Copy each line below in which the string "cookies" occurs.

Dataset entries:
----------
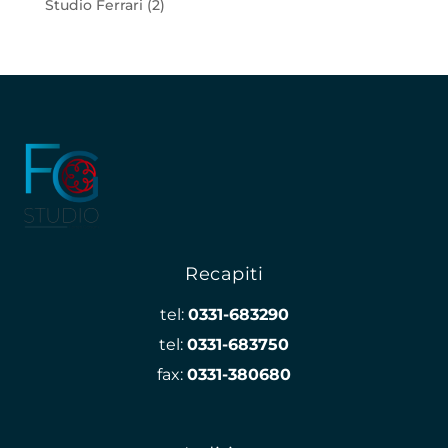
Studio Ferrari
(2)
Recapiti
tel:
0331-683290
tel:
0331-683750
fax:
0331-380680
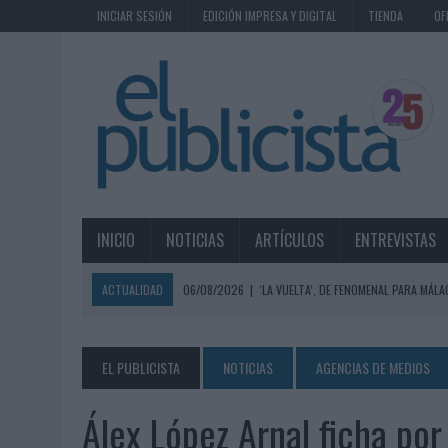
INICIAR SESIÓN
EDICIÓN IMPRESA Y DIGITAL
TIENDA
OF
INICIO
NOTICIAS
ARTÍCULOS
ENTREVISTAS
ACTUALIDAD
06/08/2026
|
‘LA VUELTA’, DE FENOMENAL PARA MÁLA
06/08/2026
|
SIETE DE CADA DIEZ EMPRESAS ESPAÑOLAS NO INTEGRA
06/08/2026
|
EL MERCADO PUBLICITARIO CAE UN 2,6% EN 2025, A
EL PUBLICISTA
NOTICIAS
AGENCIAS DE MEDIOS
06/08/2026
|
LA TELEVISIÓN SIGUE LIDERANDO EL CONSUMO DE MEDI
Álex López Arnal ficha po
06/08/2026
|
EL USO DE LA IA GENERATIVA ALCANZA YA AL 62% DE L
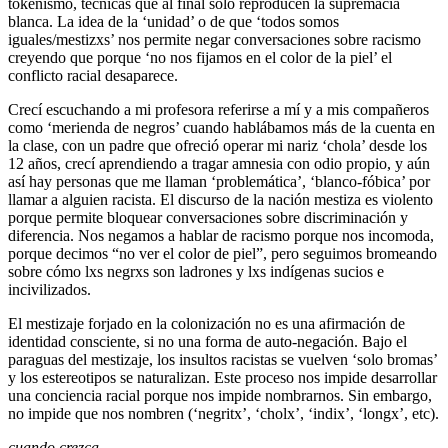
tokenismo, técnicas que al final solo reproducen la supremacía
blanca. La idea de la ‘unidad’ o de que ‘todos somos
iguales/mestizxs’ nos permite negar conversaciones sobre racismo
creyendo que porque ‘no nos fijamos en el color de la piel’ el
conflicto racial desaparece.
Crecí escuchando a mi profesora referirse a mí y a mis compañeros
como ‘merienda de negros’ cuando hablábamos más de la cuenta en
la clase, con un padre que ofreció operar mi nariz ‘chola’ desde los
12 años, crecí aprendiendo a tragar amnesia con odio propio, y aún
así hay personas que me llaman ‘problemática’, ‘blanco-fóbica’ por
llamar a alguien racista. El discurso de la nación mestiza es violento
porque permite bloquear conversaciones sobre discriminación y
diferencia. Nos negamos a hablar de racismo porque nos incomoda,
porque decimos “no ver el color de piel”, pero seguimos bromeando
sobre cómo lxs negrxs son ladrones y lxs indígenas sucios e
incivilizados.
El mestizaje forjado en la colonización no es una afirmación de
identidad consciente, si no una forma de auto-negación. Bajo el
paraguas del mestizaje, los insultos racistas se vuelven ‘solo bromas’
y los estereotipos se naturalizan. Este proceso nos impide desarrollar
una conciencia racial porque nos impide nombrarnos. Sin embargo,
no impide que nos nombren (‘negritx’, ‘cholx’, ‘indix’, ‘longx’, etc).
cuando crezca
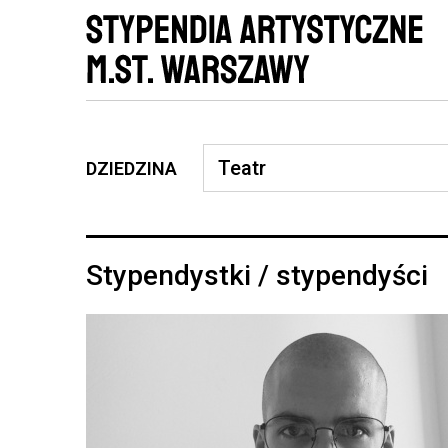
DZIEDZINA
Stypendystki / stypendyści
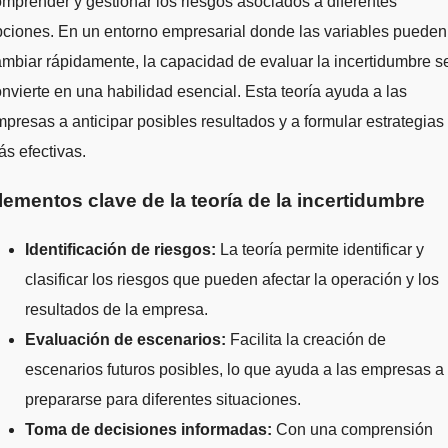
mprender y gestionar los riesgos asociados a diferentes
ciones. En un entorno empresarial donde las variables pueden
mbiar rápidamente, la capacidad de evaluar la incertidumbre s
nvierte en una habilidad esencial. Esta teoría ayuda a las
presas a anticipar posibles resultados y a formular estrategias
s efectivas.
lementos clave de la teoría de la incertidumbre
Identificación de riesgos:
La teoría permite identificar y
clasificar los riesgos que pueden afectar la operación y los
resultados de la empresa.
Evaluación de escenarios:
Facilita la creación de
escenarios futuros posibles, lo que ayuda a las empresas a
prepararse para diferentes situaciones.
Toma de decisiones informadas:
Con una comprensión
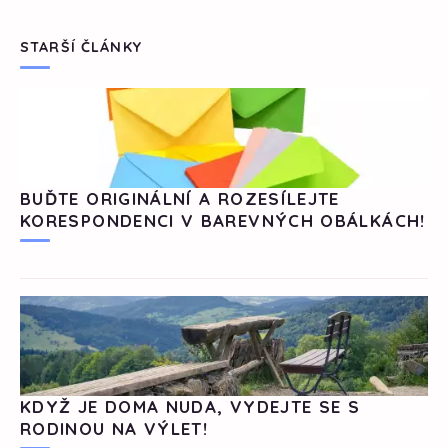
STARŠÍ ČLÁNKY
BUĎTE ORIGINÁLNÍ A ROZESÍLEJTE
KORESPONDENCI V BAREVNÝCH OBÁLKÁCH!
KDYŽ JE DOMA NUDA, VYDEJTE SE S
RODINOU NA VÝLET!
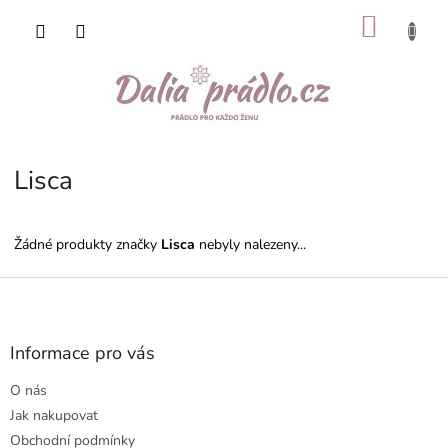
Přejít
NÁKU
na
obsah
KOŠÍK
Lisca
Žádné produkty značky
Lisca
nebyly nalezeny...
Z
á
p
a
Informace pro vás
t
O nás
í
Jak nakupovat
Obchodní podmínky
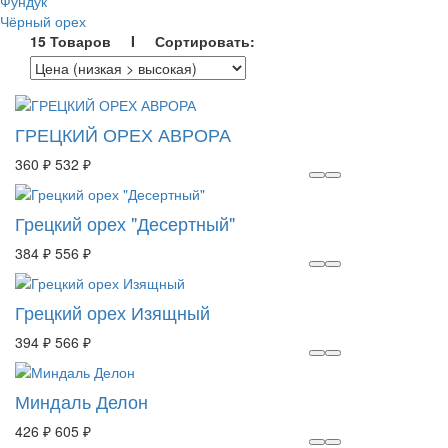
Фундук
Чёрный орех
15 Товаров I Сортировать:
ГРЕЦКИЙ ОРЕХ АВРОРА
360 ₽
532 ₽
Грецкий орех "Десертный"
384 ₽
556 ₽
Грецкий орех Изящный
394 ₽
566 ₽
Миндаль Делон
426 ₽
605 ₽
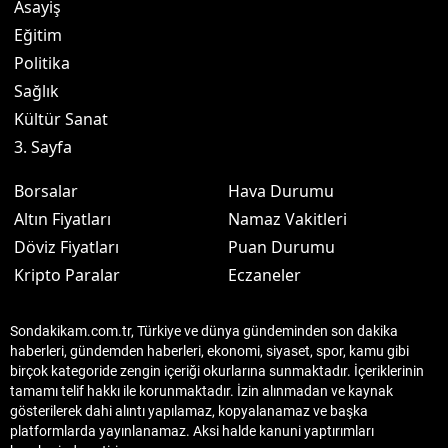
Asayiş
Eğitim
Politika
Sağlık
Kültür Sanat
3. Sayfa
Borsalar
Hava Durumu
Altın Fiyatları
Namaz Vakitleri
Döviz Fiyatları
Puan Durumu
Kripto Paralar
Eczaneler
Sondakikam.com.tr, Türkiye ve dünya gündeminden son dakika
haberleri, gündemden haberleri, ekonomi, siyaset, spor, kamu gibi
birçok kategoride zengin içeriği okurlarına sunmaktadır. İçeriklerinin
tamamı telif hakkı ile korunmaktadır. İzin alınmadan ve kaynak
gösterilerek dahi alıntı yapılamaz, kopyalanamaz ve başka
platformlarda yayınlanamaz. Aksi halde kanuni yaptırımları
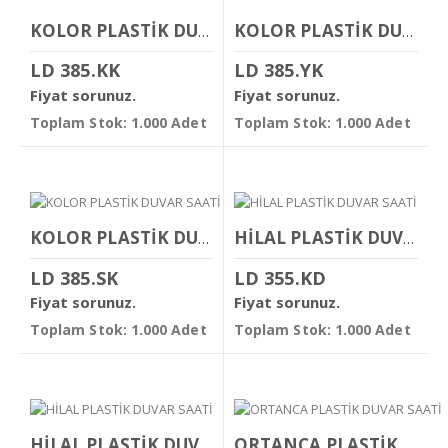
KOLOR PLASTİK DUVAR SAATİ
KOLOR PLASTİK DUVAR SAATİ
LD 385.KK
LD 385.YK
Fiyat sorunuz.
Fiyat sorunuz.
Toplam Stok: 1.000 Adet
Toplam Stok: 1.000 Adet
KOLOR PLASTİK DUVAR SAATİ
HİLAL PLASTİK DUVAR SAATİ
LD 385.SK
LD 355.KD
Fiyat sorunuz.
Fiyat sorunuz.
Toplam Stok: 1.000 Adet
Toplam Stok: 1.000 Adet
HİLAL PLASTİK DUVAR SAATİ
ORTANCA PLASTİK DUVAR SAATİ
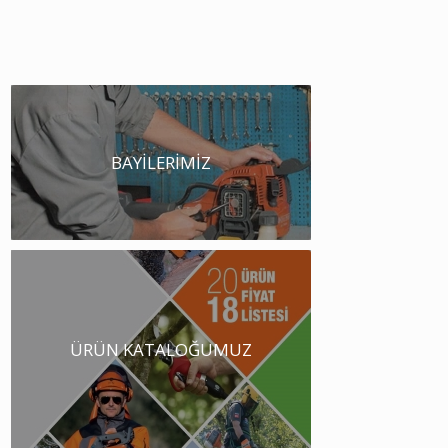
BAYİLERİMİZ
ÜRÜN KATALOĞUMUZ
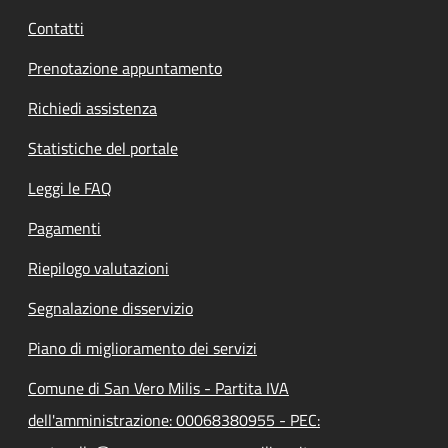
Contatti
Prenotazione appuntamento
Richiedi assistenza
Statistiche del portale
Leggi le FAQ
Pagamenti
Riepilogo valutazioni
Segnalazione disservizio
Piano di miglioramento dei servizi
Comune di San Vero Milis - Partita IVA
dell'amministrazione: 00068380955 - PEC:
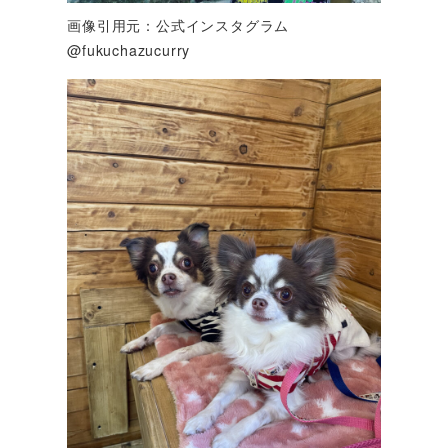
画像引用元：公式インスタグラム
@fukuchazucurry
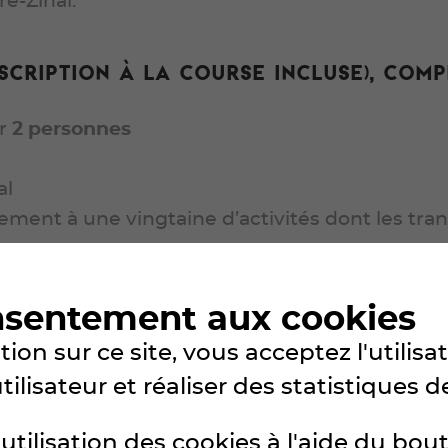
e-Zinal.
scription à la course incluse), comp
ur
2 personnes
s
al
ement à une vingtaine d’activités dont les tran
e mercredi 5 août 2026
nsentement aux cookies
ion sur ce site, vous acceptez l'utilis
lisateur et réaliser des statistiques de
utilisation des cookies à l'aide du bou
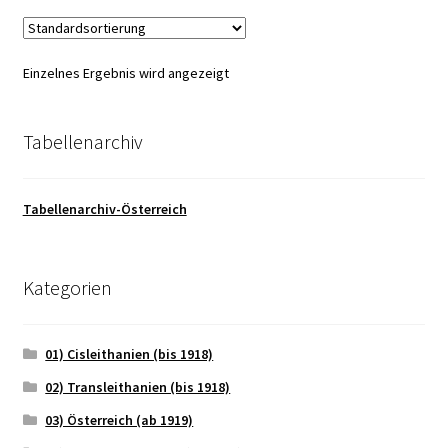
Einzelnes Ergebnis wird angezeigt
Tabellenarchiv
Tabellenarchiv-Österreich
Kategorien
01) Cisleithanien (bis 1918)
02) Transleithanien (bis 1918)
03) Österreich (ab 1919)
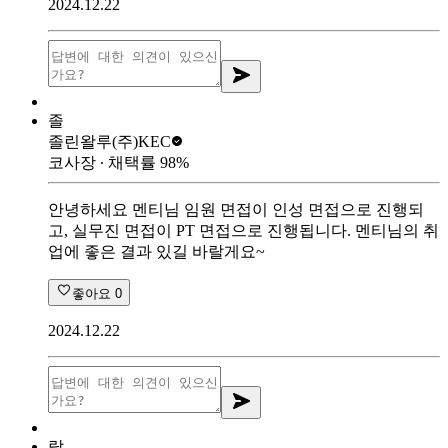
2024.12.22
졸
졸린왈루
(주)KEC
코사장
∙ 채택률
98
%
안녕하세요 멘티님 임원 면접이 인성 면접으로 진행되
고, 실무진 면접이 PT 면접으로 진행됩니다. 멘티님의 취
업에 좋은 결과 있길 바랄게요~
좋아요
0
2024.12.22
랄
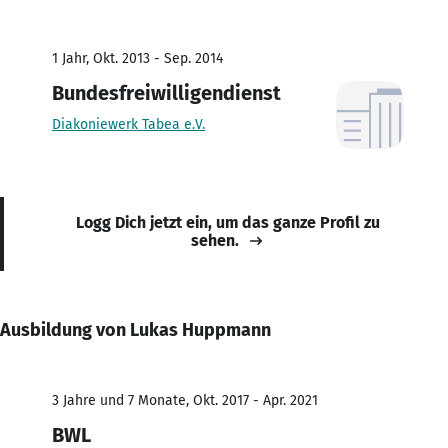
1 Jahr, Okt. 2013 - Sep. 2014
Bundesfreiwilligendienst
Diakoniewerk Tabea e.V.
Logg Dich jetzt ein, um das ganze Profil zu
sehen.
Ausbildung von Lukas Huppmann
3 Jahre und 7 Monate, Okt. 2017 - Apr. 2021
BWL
----------
Exercise result –
nsentement aux cookies
utilisation des cookies à l'aide du bou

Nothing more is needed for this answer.